The indiginous people of Los Angeles were, interestingly enough, monotheists or something similar when the Spanish showed up. They even had some sort of "Jesus" like figure who is supposed to be buried in some mountain in Arizona or something.
Like YHWH and Hastur, their god has a name which is not to be uttered.
How did this happen? Coincidence? Instinct? Revelation?
Specifically, the Tongva believed in one god, whose sacred name of Qua-o-ar or Chingichngish they rarely uttered. In common speech they would refer to Y-yo-ha-rivg-nain, which translated to The Giver of Life. This supreme being organized the universe and laid it out on the shoulders of seven giants. The Tongva creation story matched that of the Christians in that it concerned a first man and woman, Tobohar and Pabavit, and the fact that Qua-o-ar lived in a heaven-like location, receiving the souls of all who die.
Chingichngish (Chinigchinix, Chinigchinich, Changitchnish, etc.) is the name of an important figure in the mythology of the Luiseño. The Luiseño, or Payomkowishum are a Native American people who at the time of the first contacts with the Spanish in the 16th century inhabited the coastal area of southern California, ranging 50 miles from the southern part of Los Angeles County, California to the northern part of San Diego...
The Tongva are a Native American people who inhabited the area in and around Los Angeles, California, before the arrival of Europeans. Tongva means "people of the earth" in the Tongva language, a language in the Uto-Aztecan family. The Tongva are also sometimes referred to as the Gabrieleño/Tongva...
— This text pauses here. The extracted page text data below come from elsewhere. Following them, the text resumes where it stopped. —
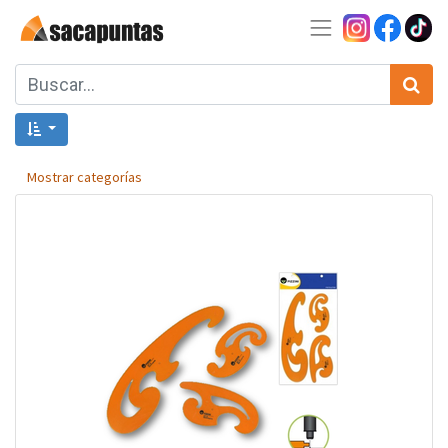
Mostrar categorías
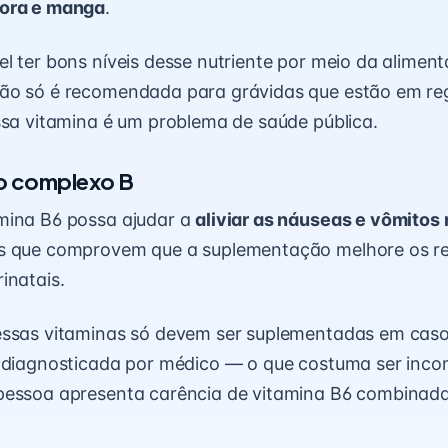
bora e manga
.
l ter bons níveis desse nutriente por meio da alimen
ão só é recomendada para grávidas que estão em re
ssa vitamina é um problema de saúde pública.
o complexo B
mina B6 possa ajudar a
aliviar as náuseas e vômitos
s que comprovem que a suplementação melhore os re
inatais.
essas vitaminas só devem ser suplementadas em caso 
s diagnosticada por médico — o que costuma ser inc
pessoa apresenta carência de vitamina B6 combinada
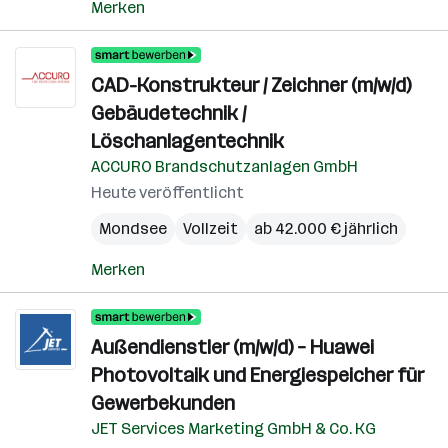
Merken
CAD-Konstrukteur / Zeichner (m/w/d)
Gebäudetechnik /
Löschanlagentechnik
ACCURO Brandschutzanlagen GmbH
Heute veröffentlicht
Mondsee
Vollzeit
ab 42.000 € jährlich
Merken
Außendienstler (m/w/d) – Huawei
Photovoltaik und Energiespeicher für
Gewerbekunden
JET Services Marketing GmbH & Co. KG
Chingichngish, also known as Tobet, Saor, and Kwawar, was not the Luiseño creator, nor was he their earliest personified deity. Rather, he was a culture hero.
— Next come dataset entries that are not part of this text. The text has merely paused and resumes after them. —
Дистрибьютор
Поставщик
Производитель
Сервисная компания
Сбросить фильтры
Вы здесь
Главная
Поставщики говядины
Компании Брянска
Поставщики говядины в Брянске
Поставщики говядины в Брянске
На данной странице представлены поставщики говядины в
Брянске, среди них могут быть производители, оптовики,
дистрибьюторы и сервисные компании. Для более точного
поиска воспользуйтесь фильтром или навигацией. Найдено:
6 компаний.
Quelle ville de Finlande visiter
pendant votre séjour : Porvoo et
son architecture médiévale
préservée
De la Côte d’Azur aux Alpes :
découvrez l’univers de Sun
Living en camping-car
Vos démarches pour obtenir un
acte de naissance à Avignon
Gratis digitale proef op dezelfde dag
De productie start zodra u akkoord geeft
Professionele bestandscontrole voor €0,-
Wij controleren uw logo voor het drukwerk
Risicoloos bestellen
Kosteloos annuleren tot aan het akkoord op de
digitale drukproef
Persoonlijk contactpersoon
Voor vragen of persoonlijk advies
A culture hero is a mythological hero specific to some group who changes the world through invention or discovery. A typical culture hero might be credited as the discoverer of fire, or agriculture, songs, tradition and religion, and is usually the most important legendary figure of a people...a figure who made humans and established some elements of their lifeways. The claim that traditional Luiseño religion was monotheistic is without foundation. However, some Indians suggested that Chingichngish could be identified with Christ.